Mideast on edge ahead of Trump's move on Jerusalem

Arabs and Muslims across a Middle East on edge warned on Wednesday that President Donald Trump's anticipated announcement recognizing Jerusalem as Israel's capital would inflame Muslim feelings worldwide and bring further chaos and instability to the region.

Criticism poured in from Tehran to Ankara to war-ravaged Syria, reflecting the anxiety ahead of the announcement which upends decades of U.S. policy and risks potentially violent protests.

U.S. officials say Trump will instruct the State Department to begin the multi-year process of moving the American Embassy from Tel Aviv to the holy city. Speaking on condition of anonymity Tuesday because they were not authorized to publicly preview Trump's announcement, the officials said they expected a broad statement from Trump about Jerusalem's status as the "capital of Israel."

Jerusalem includes the holiest ground in Judaism. But it's also home to Islam's third-holiest shrine and major Christian sites, and forms the combustible center of the Israeli-Arab conflict. Any perceived harm to Muslim claims to the city has triggered volatile protests in the past, both in the Holy Land and across the Muslim world.

In Beirut, a few hundred Palestinian refugees staged a protest in the narrow streets of the Bourj al-Barajneh camp, some of them chanting "Trump, you are mad."

"We came here to tell Trump that Jerusalem is the eternal capital of Palestine," said Nada Adlouni, a Palestinian refugee.

Two leading Lebanese newspapers issued front page rebukes to Trump over his expected announcement.

The An-Nahar newspaper compared the U.S. president to the late British Foreign Secretary Arthur Balfour, who a hundred years ago famously promised Palestine as a national home to the Jewish People, in what is known as the Balfour declaration.

The paper's Wednesday headline read: "Trump, Balfour of the century, gifts Jerusalem to Israel."

The English-language Daily Star newspaper published a full-page photo of the Old City of Jerusalem capped by the Dome of the Rock beneath the headline: "No offense Mr. President, Jerusalem is the capital of PALESTINE."

The Arab League said it will hold an emergency meeting for foreign ministers on Saturday and Turkey announced it would host a meeting of Islamic nations next week to give Muslim countries' leaders an opportunity to act together and coordinate following Trump's move.

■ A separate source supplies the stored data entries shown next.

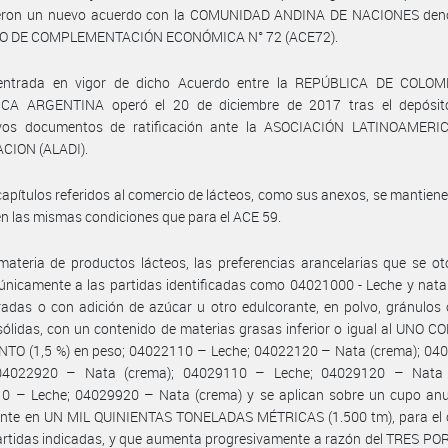
ieron un nuevo acuerdo con la COMUNIDAD ANDINA DE NACIONES de
O DE COMPLEMENTACIÓN ECONÓMICA N° 72 (ACE72).
entrada en vigor de dicho Acuerdo entre la REPÚBLICA DE COLOM
CA ARGENTINA operó el 20 de diciembre de 2017 tras el depósit
ivos documentos de ratificación ante la ASOCIACIÓN LATINOAMER
CION (ALADI).
capítulos referidos al comercio de lácteos, como sus anexos, se mantiene
n las mismas condiciones que para el ACE 59.
ateria de productos lácteos, las preferencias arancelarias que se o
 únicamente a las partidas identificadas como 04021000 - Leche y nata
adas o con adición de azúcar u otro edulcorante, en polvo, gránulos
ólidas, con un contenido de materias grasas inferior o igual al UNO 
NTO (1,5 %) en peso; 04022110 – Leche; 04022120 – Nata (crema); 04
04022920 – Nata (crema); 04029110 – Leche; 04029120 – Nata 
0 – Leche; 04029920 – Nata (crema) y se aplican sobre un cupo anua
mente en UN MIL QUINIENTAS TONELADAS MÉTRICAS (1.500 tm), para el 
artidas indicadas, y que aumenta progresivamente a razón del TRES P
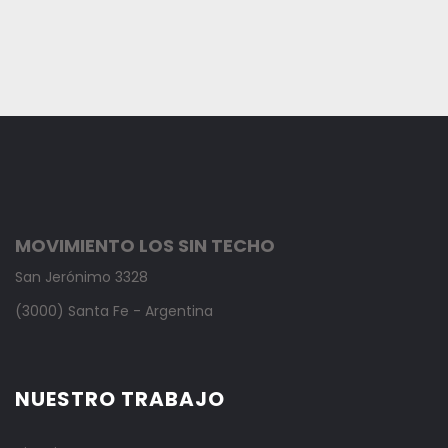
MOVIMIENTO LOS SIN TECHO
San Jerónimo 3328
(3000) Santa Fe - Argentina
NUESTRO TRABAJO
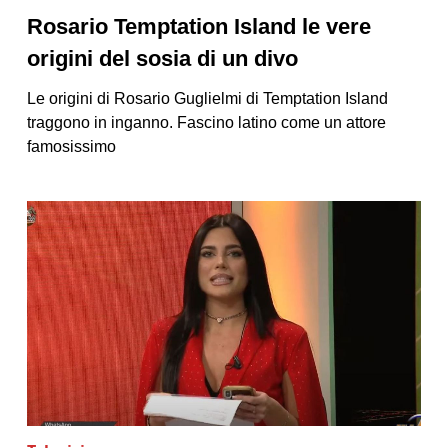
Rosario Temptation Island le vere
origini del sosia di un divo
Le origini di Rosario Guglielmi di Temptation Island
traggono in inganno. Fascino latino come un attore
famosissimo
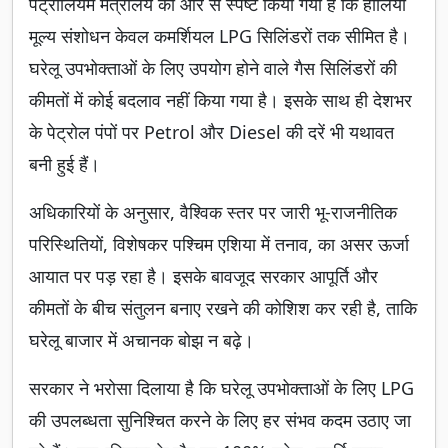
पेट्रोलियम मंत्रालय की ओर से स्पष्ट किया गया है कि हालिया
मूल्य संशोधन केवल कमर्शियल LPG सिलिंडरों तक सीमित है।
घरेलू उपभोक्ताओं के लिए उपयोग होने वाले गैस सिलिंडरों की
कीमतों में कोई बदलाव नहीं किया गया है। इसके साथ ही देशभर
के पेट्रोल पंपों पर Petrol और Diesel की दरें भी यथावत
बनी हुई हैं।
अधिकारियों के अनुसार, वैश्विक स्तर पर जारी भू-राजनीतिक
परिस्थितियों, विशेषकर पश्चिम एशिया में तनाव, का असर ऊर्जा
आयात पर पड़ रहा है। इसके बावजूद सरकार आपूर्ति और
कीमतों के बीच संतुलन बनाए रखने की कोशिश कर रही है, ताकि
घरेलू बाजार में अचानक बोझ न बढ़े।
सरकार ने भरोसा दिलाया है कि घरेलू उपभोक्ताओं के लिए LPG
की उपलब्धता सुनिश्चित करने के लिए हर संभव कदम उठाए जा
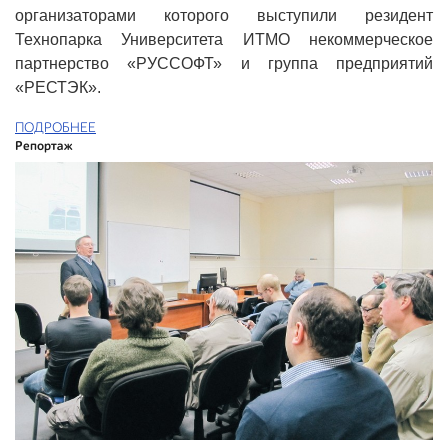
организаторами которого выступили резидент
Технопарка Университета ИТМО некоммерческое
партнерство «РУССОФТ» и группа предприятий
«РЕСТЭК».
ПОДРОБНЕЕ
Репортаж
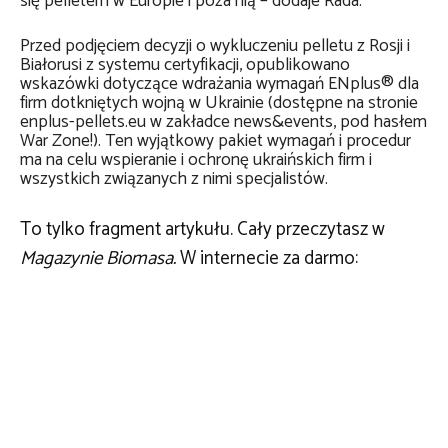
się pelletem w Europie i poza nią – dodaje Rada.
Przed podjęciem decyzji o wykluczeniu pelletu z Rosji i
Białorusi z systemu certyfikacji, opublikowano
wskazówki dotyczące wdrażania wymagań ENplus® dla
firm dotkniętych wojną w Ukrainie (dostępne na stronie
enplus-pellets.eu w zakładce news&events, pod hasłem
War Zone!). Ten wyjątkowy pakiet wymagań i procedur
ma na celu wspieranie i ochronę ukraińskich firm i
wszystkich związanych z nimi specjalistów.
To tylko fragment artykułu. Cały przeczytasz w
Magazynie Biomasa.
W internecie za darmo:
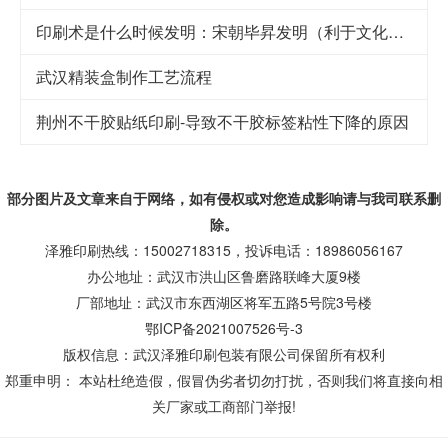
印刷术是什么时候发明：宋朝毕昇发明（利于文化传承）
武汉精装盒制作工艺流程
荆州不干胶贴纸印刷-导致不干胶标签粘性下降的原因
部分图片及文章来自于网络，如有侵权或对您造成
影响
请与我司联系删
除。
泽雅印刷热线：15002718315，投诉电话：18986056167
办公地址：武汉市洪山区鲁磨路联峰大厦9楼
厂部地址：武汉市东西湖区将军五路5号院3号楼
鄂ICP备2021007526号-3
版权信息：武汉泽雅印刷包装有限公司保留所有权利
郑重申明： 本站杜绝造假，假冒伪劣者切勿打扰，否则我们将直接向相
关厂家或工商部门举报!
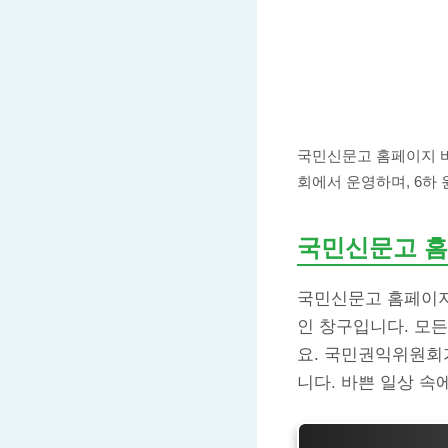
국민신문고 홈페이지 바
회에서 운영하며, 6하
국민신문고 홈
국민신문고 홈페이지
인 창구입니다. 모
요. 국민권익위원회
니다. 바쁜 일상 속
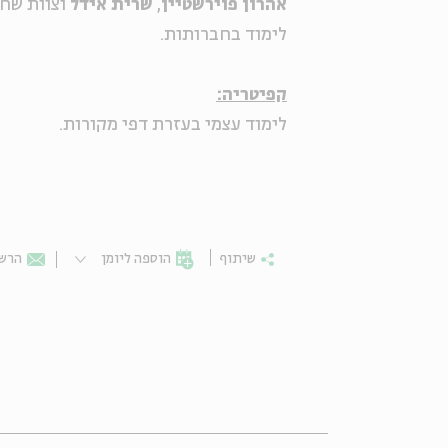
אהרון פוירשטיין
,
שרית אידל
וצוות שחק
לימוד בחברותות.
קפיטריה:
לימוד עצמי בעזרת דפי מקורות.
שיתוף
הוספה ליומן
הרשמ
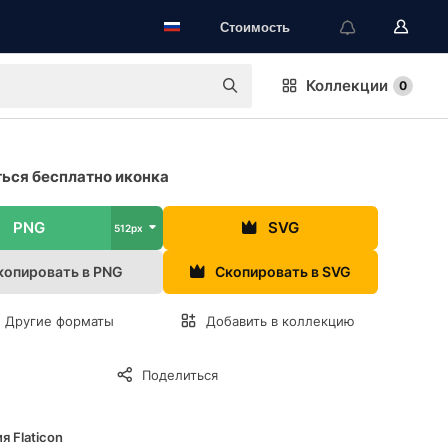
Стоимость
Коллекции
0
ься бесплатно иконка
PNG
SVG
512px
копировать в PNG
Скопировать в SVG
Другие форматы
Добавить в коллекцию
Поделиться
я Flaticon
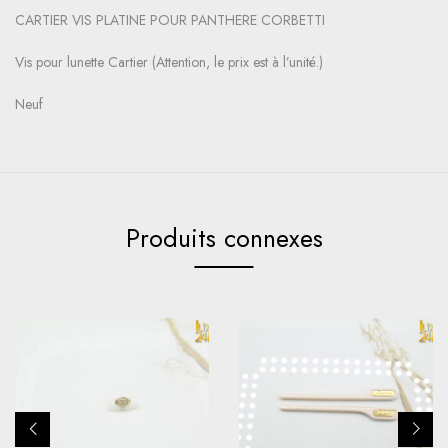
CARTIER VIS PLATINE POUR PANTHERE CORBETTI
Vis pour lunette Cartier (Attention, le prix est à l’unité.)
Neuf
Produits connexes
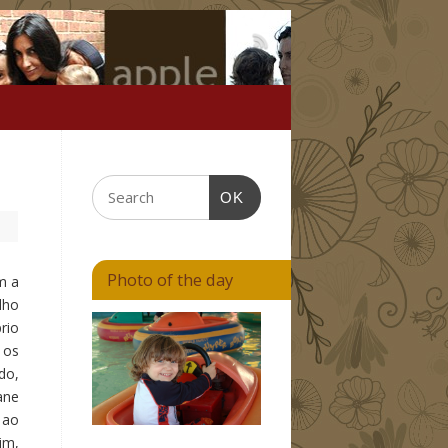
OK
Photo of the day
m a
lho
rio
 os
do,
ane
 ao
im,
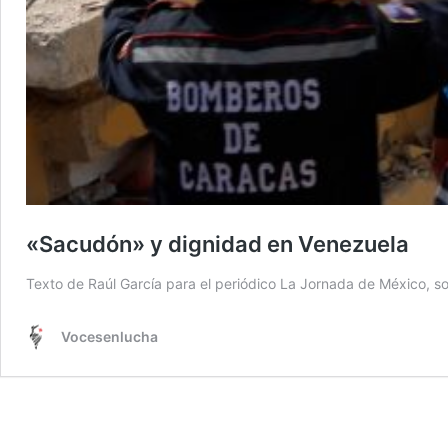
«Sacudón» y dignidad en Venezuela
Texto de Raúl García para el periódico La Jornada de México, so
Vocesenlucha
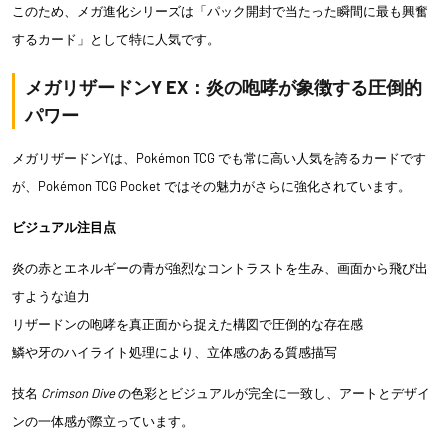
このため、メガ進化シリーズは「パック開封で当たった瞬間に最も興奮
するカード」として特に人気です。
メガリザードンY EX：炎の咆哮が象徴する圧倒的
パワー
メガリザードンYは、Pokémon TCG でも常に高い人気を誇るカードです
が、Pokémon TCG Pocket ではその魅力がさらに強化されています。
ビジュアル注目点
炎の赤とエネルギーの青が強烈なコントラストを生み、画面から飛び出
すような迫力
リザードンの咆哮を真正面から捉えた構図で圧倒的な存在感
鱗や牙のハイライト処理により、立体感のある質感描写
技名
Crimson Dive
の色彩とビジュアルが完全に一致し、アートとデザイ
ンの一体感が際立っています。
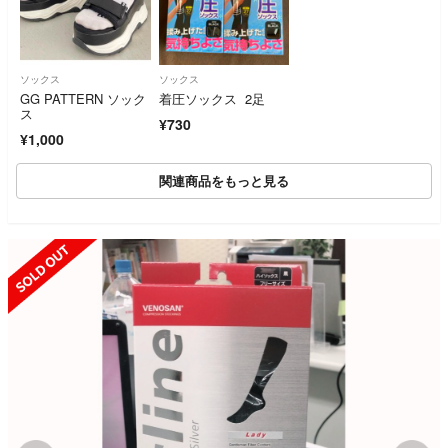
ソックス
ソックス
GG PATTERN ソック
着圧ソックス 2足
ス
¥730
¥1,000
関連商品をもっと見る
SOLD OUT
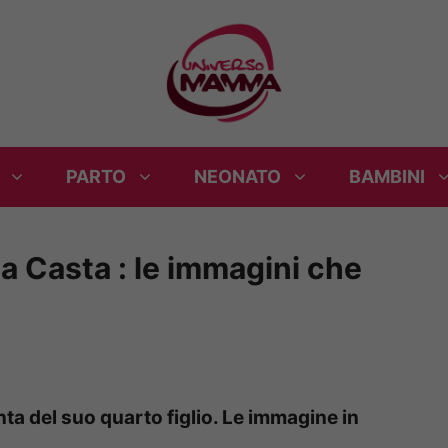
PARTO
NEONATO
BAMBINI
ia Casta : le immagini che
nta del suo quarto figlio. Le immagine in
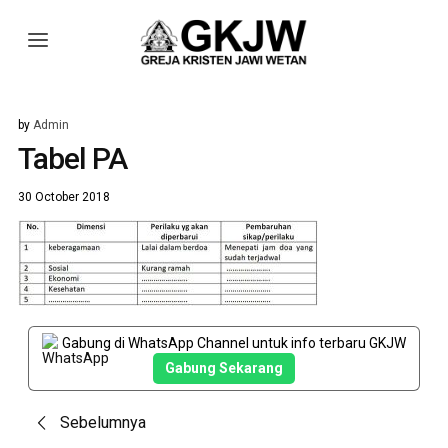
by
Admin
Tabel PA
30 October 2018
Gabung di WhatsApp Channel untuk info terbaru GKJW
Gabung Sekarang
Post
Sebelumnya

Palestinian officials declared the Mideast peace process "finished."

Iran's Supreme Leader, Ayatollah Ali Khamenei, slammed Trump's imminent recognition of Jerusalem as the capital of Israel while in Syria, a Foreign Ministry statement said the anticipated announcement is a "dangerous step" that will fuel global conflict. It described Trump's imminent move as the "culmination of the crime of the seizing of Palestine and the displacement of the Palestinian people" and urged Arab states to stop normalizing relations with Israel.

Turkish Foreign Minister Mevlut Cavusoglu said the "whole world is against" President Donald Trump's move and argued that moving the embassy to Jerusalem would be a "grave mistake."

Cavusoglu's remarks came just before a meeting with U.S. Secretary of State Rex Tillerson at NATO headquarters in Brussels on Wednesday.

He said such a move would "not bring any stability, peace but rather chaos and instability."